The white lever is not sold separately. It comes as part of the drive unit.


----------



## cpomplun (Aug 25, 2009)

*Re: DIY - Replacing the shifter rod on a MKIV 12v VR6 (VgRt6)*

32. Install the bushing halves on the OEM rod and press the two halves TIGHTLY together (they may snap together, they may not - just make sure the two halves are touching). You also may want to put a little bit or LocTite or CrazyGlue on the pins so that the two halves can't separate inside the manifold. If they can separate(because the manifold is worn in the area of the bushings), even a little, then it may be difficult to remove the rod if you ever need to.
Umm, I did this, one snapped together, the other I had to force together. I didn't put any glue on it cause I was in a hurry







so I was going to remove the rod again today and glue the bushings, but I couldn't pull it out, part ways but it was like it was getting stuck on the bushing. (I did pull hard) Anyone know what I can do?


----------



## 509gti (May 20, 2010)

cpomplun said:


> 32. Install the bushing halves on the OEM rod and press the two halves TIGHTLY together (they may snap together, they may not - just make sure the two halves are touching). You also may want to put a little bit or LocTite or CrazyGlue on the pins so that the two halves can't separate inside the manifold. If they can separate(because the manifold is worn in the area of the bushings), even a little, then it may be difficult to remove the rod if you ever need to.
> Umm, I did this, one snapped together, the other I had to force together. I didn't put any glue on it cause I was in a hurry
> 
> 
> ...


Yeah man i'm in the same boat. Mine still sounds like engine knock at 1-2k rpm range. If i can just take off part of the mani fairly easily i would just rip it off there and take a closer look at the bushings. but haven't really had time. Its obviously a 2 stage mani. Can i take off part of the mani without actually unbolting it from the head? like i said, if i had time i'd really dig into it. any advice?


----------



## RedManVr6 (Aug 26, 2010)

VgRt6 said:


> I'm sure there is a VIN cutoff, but I don't know what it is. The ETKA says that the '99.5, '00 and '01 cars use the 697A rod, but I was under the impression that the changeover to the 653 rod was earlier than '02. I could be wrong though.
> The only real way to know is to take it out and look.
> Gary


I just pulled my rod from my 2000 vr6 and it only had 2 brushings, so im guessing that means it a 653. Also i the link for the brushings you have doesnt work for me, do you think there is another way i can get some brushings because my rod slid out with easy, didnt even have to wiggle it at all.


----------



## RedManVr6 (Aug 26, 2010)

GTI VR6 Blk on Blk said:


> I need a new clip (red arrow of picture below,) where can i get one?

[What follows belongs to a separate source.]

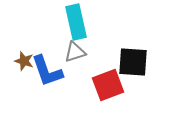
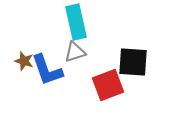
blue L-shape: moved 1 px up
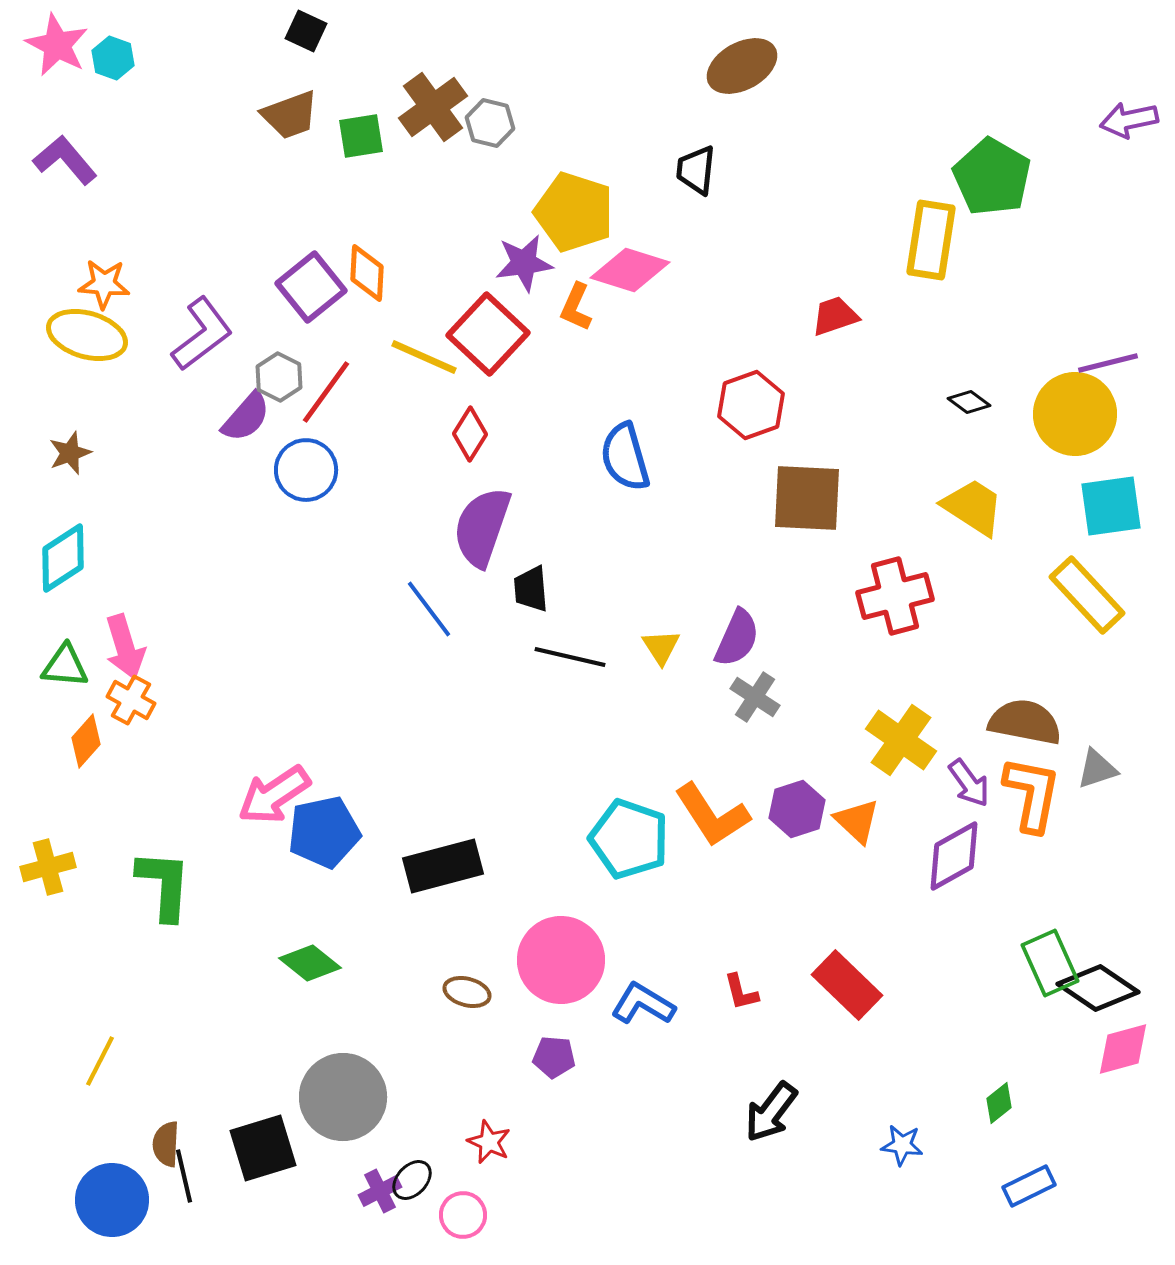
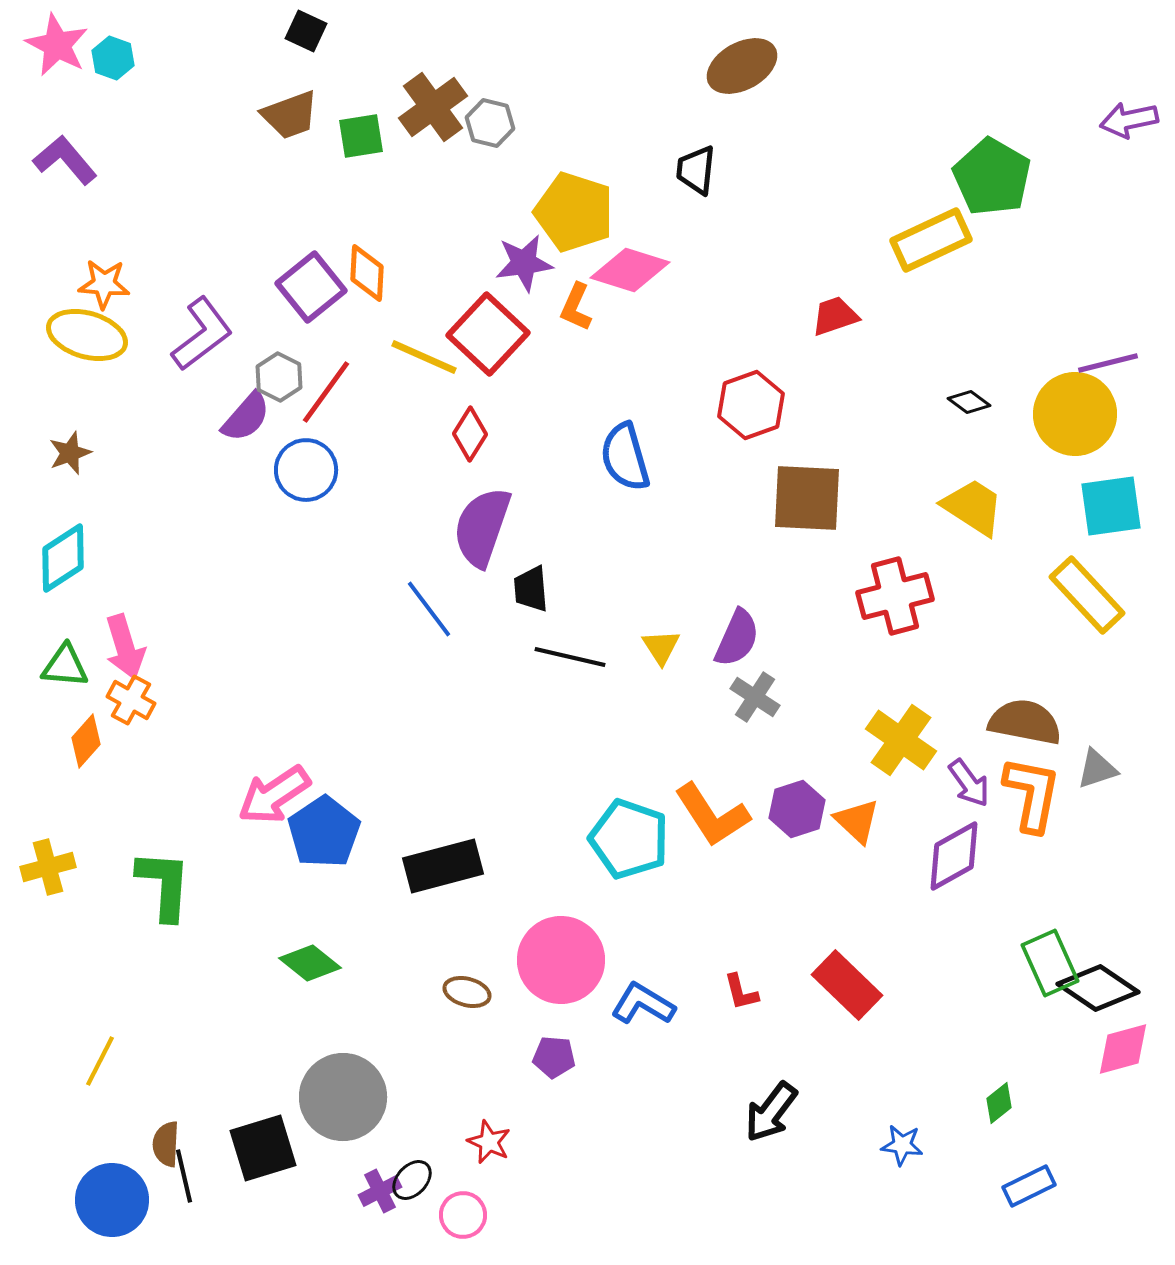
yellow rectangle at (931, 240): rotated 56 degrees clockwise
blue pentagon at (324, 832): rotated 22 degrees counterclockwise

You might want to look at a pull-apart, im not pro at any of this but that would be my guess. Probably way to late though.


----------



## andrew450r (Sep 1, 2010)

hey i broke that black tab connented on the shiftrod, is there anyway to fix it or do i have to buy a whole new rod?


----------



## gti vr6er (Oct 8, 2010)

Sorry got bringin s post back from the dead guys, but I really need shift rod bushings as this sound is driving me crazy but the link doesn't work. If someone has a proper way of getting them, if really appreciate it. 

Thanks.


----------



## gti vr6er (Oct 8, 2010)

Found it, nevermind.


----------



## NH-JK (Feb 24, 2011)

*Question!!!!*

Can anyone confirm if the 2001 has the old style or new style shifter rod.... I want to do this mod but want to do it all at once...


----------



## nicks02glx (Apr 11, 2010)

NH-JK said:


> Can anyone confirm if the 2001 has the old style or new style shifter rod.... I want to do this mod but want to do it all at once...


IMO Depending on how many miles you have i would just recommend just buying a new shifter rod and buying the puals bushings and that way you know you will be good to go.


----------



## nicks02glx (Apr 11, 2010)

My problem is about 13k miles ago i had the shifter rod replaced and a month ago it started to fail again so i bought the puals bushings and it sounded great for a few thousand miles and now its going out again. A friend had mentioned maybe my vacuum unit might be getting weak and allowing free play but not sure. All i know is this is getting old FAST!!!


----------



## VR6GTI00 (Aug 29, 2010)

Okay, no doubt I have this problem. My questions are..

1. I have 198k and I bought car 40k ago and been doing it the whole time, when does manifold get worn where bushings are futile?
2. I am an idiot and your dyno pics, technical readings and jargon is like Korean to me. In layman's terms, will my performance improve? 

If this is just a rattle, I can deal with it and replace the whole manifold eventually, I would love to just do the bushings but at 40k+ rattling if it has gone beyond point of bushings being an option, I will have to continue with rattle until I can afford manifold. Please help with these questions VW Jedi Nerds...which btw, thank God for you VW Jedi Nerds b/c I am an idiot who tells di%k jokes for a living...:laugh:


----------



## nicks02glx (Apr 11, 2010)

well it turns out now my chains are goin out and thats the current issue. it was hard to tell being just me because the rattle doesent happen till 2k so someone needed to hold the throttle but a fellow member checked it ouf and sure enough its time for some expensive fixes!


----------



## chillywilly521 (Apr 17, 2007)

*Well the noise is back*

The Paul's bushings worked great for ~ 10k then the rattle came back.  I suspect the intake Mani is shot and i have to replace that along with a new set of Paul's to make it all go away.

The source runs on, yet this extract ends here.